Piękna pani minister odejdzie z rządu
Francuska minister sprawiedliwości
Rachida Dati odejdzie z rządu, aby wystartować w wyborach do
Parlamentu Europejskiego w czerwcu - podały źródła w
Paryżu.
23.01.2009 | aktual.: 23.01.2009 16:20
43-letnia Dati, córka Marokańczyka i Algierki, uznawana była za symbol dążenia prezydenta Nicolasa Sarkozy'ego do wprowadzenia różnorodności do francuskiej polityki.
Dotychczasowa minister znajdzie się na liście centroprawicowej Unii na Rzecz Ruchu Ludowego (UMP) z regionu paryskiego. Wystartuje z drugiego miejsca, po ministrze rolnictwa Michelu Barnierze - poinformował w piątek przedstawiciel UMP.

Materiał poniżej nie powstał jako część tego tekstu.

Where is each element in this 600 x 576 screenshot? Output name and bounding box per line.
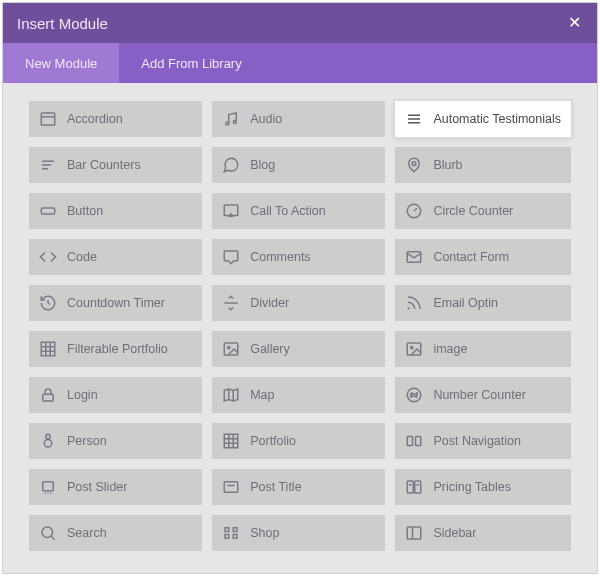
module-post-navigation[interactable]: Post Navigation — [395, 423, 571, 459]
modal-body: AccordionAudioAutomatic TestimonialsBar … — [3, 83, 597, 573]
module-post-title[interactable]: Post Title — [212, 469, 385, 505]
svg-rect-39 — [224, 434, 238, 448]
svg-rect-44 — [408, 437, 413, 446]
module-sidebar[interactable]: Sidebar — [395, 515, 571, 551]
module-label: Call To Action — [250, 204, 326, 218]
module-label: Post Slider — [67, 480, 127, 494]
module-label: Map — [250, 388, 274, 402]
title-icon — [222, 478, 240, 496]
module-automatic-testimonials[interactable]: Automatic Testimonials — [395, 101, 571, 137]
module-filterable-portfolio[interactable]: Filterable Portfolio — [29, 331, 202, 367]
svg-rect-58 — [225, 528, 229, 532]
module-grid: AccordionAudioAutomatic TestimonialsBar … — [29, 101, 571, 551]
svg-point-10 — [413, 162, 417, 166]
map-icon — [222, 386, 240, 404]
svg-line-34 — [417, 392, 418, 398]
module-label: Divider — [250, 296, 289, 310]
module-email-optin[interactable]: Email Optin — [395, 285, 571, 321]
module-map[interactable]: Map — [212, 377, 385, 413]
svg-point-18 — [408, 307, 410, 309]
module-label: image — [433, 342, 467, 356]
button-icon — [39, 202, 57, 220]
svg-rect-60 — [225, 535, 229, 539]
module-circle-counter[interactable]: Circle Counter — [395, 193, 571, 229]
module-label: Button — [67, 204, 103, 218]
svg-point-49 — [50, 492, 52, 494]
module-image[interactable]: image — [395, 331, 571, 367]
svg-point-48 — [47, 492, 49, 494]
svg-rect-26 — [408, 343, 422, 355]
nav-icon — [405, 432, 423, 450]
svg-rect-61 — [233, 535, 237, 539]
module-label: Accordion — [67, 112, 123, 126]
module-label: Portfolio — [250, 434, 296, 448]
modal-header: Insert Module ✕ — [3, 3, 597, 43]
svg-rect-24 — [224, 343, 238, 355]
search-icon — [39, 524, 57, 542]
module-accordion[interactable]: Accordion — [29, 101, 202, 137]
person-icon — [39, 432, 57, 450]
module-code[interactable]: Code — [29, 239, 202, 275]
svg-marker-29 — [224, 389, 238, 401]
tab-new-module[interactable]: New Module — [3, 43, 119, 83]
svg-point-2 — [226, 122, 229, 125]
module-label: Number Counter — [433, 388, 525, 402]
svg-rect-19 — [41, 342, 55, 356]
module-audio[interactable]: Audio — [212, 101, 385, 137]
svg-point-47 — [44, 492, 46, 494]
audio-icon — [222, 110, 240, 128]
svg-line-33 — [411, 392, 412, 398]
svg-rect-28 — [43, 394, 54, 401]
pin-outline-icon — [405, 156, 423, 174]
module-label: Code — [67, 250, 97, 264]
module-label: Sidebar — [433, 526, 476, 540]
module-blog[interactable]: Blog — [212, 147, 385, 183]
module-divider[interactable]: Divider — [212, 285, 385, 321]
svg-point-38 — [44, 440, 52, 448]
close-icon[interactable]: ✕ — [565, 15, 583, 31]
comment-fill-icon — [222, 248, 240, 266]
module-portfolio[interactable]: Portfolio — [212, 423, 385, 459]
svg-point-25 — [228, 346, 230, 348]
module-gallery[interactable]: Gallery — [212, 331, 385, 367]
tab-add-from-library[interactable]: Add From Library — [119, 43, 263, 83]
svg-rect-62 — [408, 527, 422, 539]
module-call-to-action[interactable]: Call To Action — [212, 193, 385, 229]
list-icon — [405, 110, 423, 128]
module-bar-counters[interactable]: Bar Counters — [29, 147, 202, 183]
module-label: Shop — [250, 526, 279, 540]
module-label: Pricing Tables — [433, 480, 511, 494]
module-contact-form[interactable]: Contact Form — [395, 239, 571, 275]
svg-rect-59 — [233, 528, 237, 532]
pricing-icon — [405, 478, 423, 496]
code-icon — [39, 248, 57, 266]
svg-point-32 — [408, 388, 422, 402]
slider-icon — [39, 478, 57, 496]
svg-rect-50 — [224, 482, 238, 493]
module-person[interactable]: Person — [29, 423, 202, 459]
module-label: Blurb — [433, 158, 462, 172]
module-label: Login — [67, 388, 98, 402]
module-login[interactable]: Login — [29, 377, 202, 413]
module-pricing-tables[interactable]: Pricing Tables — [395, 469, 571, 505]
module-post-slider[interactable]: Post Slider — [29, 469, 202, 505]
module-label: Bar Counters — [67, 158, 141, 172]
module-label: Circle Counter — [433, 204, 513, 218]
shop-icon — [222, 524, 240, 542]
module-shop[interactable]: Shop — [212, 515, 385, 551]
history-icon — [39, 294, 57, 312]
hash-icon — [405, 386, 423, 404]
sidebar-icon — [405, 524, 423, 542]
module-blurb[interactable]: Blurb — [395, 147, 571, 183]
module-comments[interactable]: Comments — [212, 239, 385, 275]
modal-tabs: New Module Add From Library — [3, 43, 597, 83]
module-button[interactable]: Button — [29, 193, 202, 229]
module-number-counter[interactable]: Number Counter — [395, 377, 571, 413]
modal-title: Insert Module — [17, 15, 108, 32]
lock-icon — [39, 386, 57, 404]
comment-icon — [222, 156, 240, 174]
module-search[interactable]: Search — [29, 515, 202, 551]
accordion-icon — [39, 110, 57, 128]
module-countdown-timer[interactable]: Countdown Timer — [29, 285, 202, 321]
grid-icon — [222, 432, 240, 450]
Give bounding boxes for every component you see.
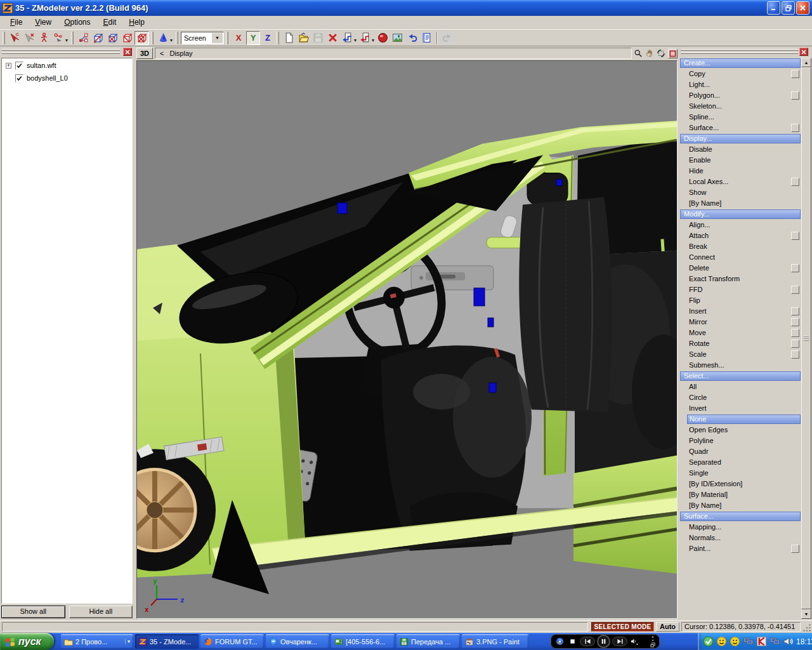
panel-item-polyline[interactable]: Polyline [680, 435, 801, 446]
axis-z-button[interactable]: Z [261, 31, 275, 45]
toolbar-grip[interactable] [176, 32, 178, 44]
panel-item-none[interactable]: None [687, 415, 801, 424]
panel-item-flip[interactable]: Flip [680, 295, 801, 306]
render-icon[interactable] [376, 31, 390, 45]
scroll-down-icon[interactable]: ▼ [801, 609, 811, 619]
tree-checkbox[interactable] [15, 62, 23, 70]
zoom-tool-icon[interactable] [632, 48, 643, 59]
panel-item-scale[interactable]: Scale [680, 349, 801, 360]
panel-item-open-edges[interactable]: Open Edges [680, 425, 801, 435]
panel-item-option-box[interactable] [791, 91, 799, 100]
panel-item-option-box[interactable] [791, 286, 799, 294]
orbit-tool-icon[interactable] [655, 48, 666, 59]
panel-item-option-box[interactable] [791, 70, 799, 78]
hide-all-button[interactable]: Hide all [69, 606, 133, 618]
panel-item-skeleton[interactable]: Skeleton... [680, 101, 801, 112]
back-arrow[interactable]: < [160, 50, 164, 57]
volume-icon[interactable] [629, 636, 640, 647]
stop-icon[interactable] [567, 636, 578, 647]
expand-icon[interactable] [650, 635, 656, 642]
bone-create-dropdown-icon[interactable]: ▾ [65, 37, 68, 43]
deselect-arrow-icon[interactable] [22, 31, 37, 45]
auto-toggle[interactable]: Auto [656, 622, 679, 632]
scene-tree[interactable]: +sultan.wftbodyshell_L0 [1, 58, 133, 604]
restore-button[interactable] [782, 1, 795, 15]
select-arrow-icon[interactable] [8, 31, 22, 45]
panel-item-align[interactable]: Align... [680, 220, 801, 230]
show-all-button[interactable]: Show all [1, 606, 65, 618]
panel-item-copy[interactable]: Copy [680, 69, 801, 79]
close-button[interactable] [796, 1, 809, 15]
panel-item-surface[interactable]: Surface... [680, 123, 801, 133]
save-file-icon[interactable] [311, 31, 325, 45]
panel-item-insert[interactable]: Insert [680, 306, 801, 317]
tray-clock[interactable]: 18:11 [796, 637, 812, 646]
panel-item-break[interactable]: Break [680, 241, 801, 252]
menu-item-help[interactable]: Help [122, 16, 151, 29]
pan-tool-icon[interactable] [644, 48, 655, 59]
export-dropdown-icon[interactable]: ▾ [372, 37, 374, 43]
menu-item-options[interactable]: Options [58, 16, 96, 29]
viewport-canvas[interactable]: y z x [136, 60, 678, 619]
tree-expander-icon[interactable]: + [6, 63, 11, 69]
prev-icon[interactable] [580, 637, 595, 646]
panel-item-circle[interactable]: Circle [680, 392, 801, 403]
panel-item-single[interactable]: Single [680, 468, 801, 479]
toolbar-grip[interactable] [277, 32, 279, 44]
skeleton-icon[interactable] [37, 31, 51, 45]
start-button[interactable]: пуск [0, 633, 54, 650]
panel-item-normals[interactable]: Normals... [680, 533, 801, 543]
panel-item-option-box[interactable] [791, 545, 799, 553]
taskbar-button-[interactable]: Овчаренк... [266, 634, 329, 649]
panel-item-exact-transform[interactable]: Exact Transform [680, 274, 801, 284]
scene-tree-panel-header[interactable] [0, 46, 134, 57]
panel-item-option-box[interactable] [791, 264, 799, 272]
panel-item-rotate[interactable]: Rotate [680, 338, 801, 349]
viewport-mode-button[interactable]: 3D [136, 48, 153, 59]
taskbar-button-forum-gt[interactable]: FORUM GT... [200, 634, 264, 649]
scroll-up-icon[interactable]: ▲ [801, 58, 811, 67]
panel-item-option-box[interactable] [791, 350, 799, 359]
panel-item-by-name[interactable]: [By Name] [680, 500, 801, 511]
menu-item-file[interactable]: File [4, 16, 29, 29]
toolbar-grip[interactable] [151, 32, 154, 44]
polygon-level-icon[interactable] [120, 31, 134, 45]
panel-item-option-box[interactable] [791, 340, 799, 348]
panel-item-paint[interactable]: Paint... [680, 543, 801, 554]
panel-item-option-box[interactable] [791, 124, 799, 132]
panel-section-select[interactable]: Select... [680, 371, 801, 381]
panel-item-disable[interactable]: Disable [680, 144, 801, 155]
panel-item-mapping[interactable]: Mapping... [680, 522, 801, 533]
panel-item-all[interactable]: All [680, 381, 801, 392]
close-panel-icon[interactable] [799, 48, 808, 56]
next-icon[interactable] [612, 637, 627, 646]
panel-item-separated[interactable]: Separated [680, 457, 801, 468]
tree-row[interactable]: bodyshell_L0 [2, 72, 132, 84]
script-log-icon[interactable] [419, 31, 434, 45]
panel-item-local-axes[interactable]: Local Axes... [680, 176, 801, 187]
panel-item-option-box[interactable] [791, 329, 799, 337]
edge-level-icon[interactable] [91, 31, 105, 45]
new-file-icon[interactable] [282, 31, 296, 45]
texture-browser-icon[interactable] [390, 31, 405, 45]
panel-item-show[interactable]: Show [680, 187, 801, 198]
kaspersky-icon[interactable] [756, 636, 767, 647]
panel-item-hide[interactable]: Hide [680, 166, 801, 176]
tree-row[interactable]: +sultan.wft [2, 60, 132, 71]
toolbar-grip[interactable] [3, 32, 5, 44]
viewport-maximize-icon[interactable] [668, 49, 678, 58]
panel-item-connect[interactable]: Connect [680, 252, 801, 263]
axis-x-button[interactable]: X [232, 31, 246, 45]
panel-item-by-id-extension[interactable]: [By ID/Extension] [680, 479, 801, 489]
restore-icon[interactable] [650, 642, 656, 648]
panel-item-move[interactable]: Move [680, 328, 801, 338]
panel-item-delete[interactable]: Delete [680, 263, 801, 274]
import-dropdown-icon[interactable]: ▾ [354, 37, 357, 43]
cone-primitive-icon[interactable] [156, 31, 171, 45]
screen-select[interactable]: Screen▼ [181, 32, 224, 44]
vertex-level-icon[interactable] [76, 31, 91, 45]
scrollbar-thumb[interactable] [801, 67, 811, 609]
panel-item-ffd[interactable]: FFD [680, 284, 801, 295]
panel-item-by-material[interactable]: [By Material] [680, 489, 801, 500]
panel-item-quadr[interactable]: Quadr [680, 446, 801, 457]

W kręgach partii, gdzie nazwiska Barniera i Dati jako kandydatów do otwarcia listy pojawiają się od kilku tygodni, mówi się, że oboje odejdą z rządu krótko przed wyborami do PE, w maju.
Jeszcze w ubiegłym tygodniu otoczenie pani minister dementowało informacje o jej kandydowaniu do PE, twierdząc, że Dati, będąca jednocześnie merem VII dzielnicy Paryża, "nie jest gotowa" do odejścia z rządu i "cieszy się" swoim mandatem.
Dati, często krytykowana za swoje upodobanie do luksusu, od kilku miesięcy zmaga się z narastającym sprzeciwem sędziów, strażników więziennych i własnych urzędników, protestujących przeciwko zbyt wielu reformom systemu sądowego.
Na początku stycznia urodziła swoje pierwsze dziecko. Do pracy wróciła zaledwie po pięciu dniach od porodu, czym naraziła się na krytykę ze strony organizacji kobiecych.
Jak ocenia agencja Reutera, Sarkozy najwyraźniej rozczarowany dokonaniami Dati, nie zdecydował się na usunięcie jej przy okazji ostatnich zmian w rządzie, wybierając bardziej dyplomatyczne rozwiązanie.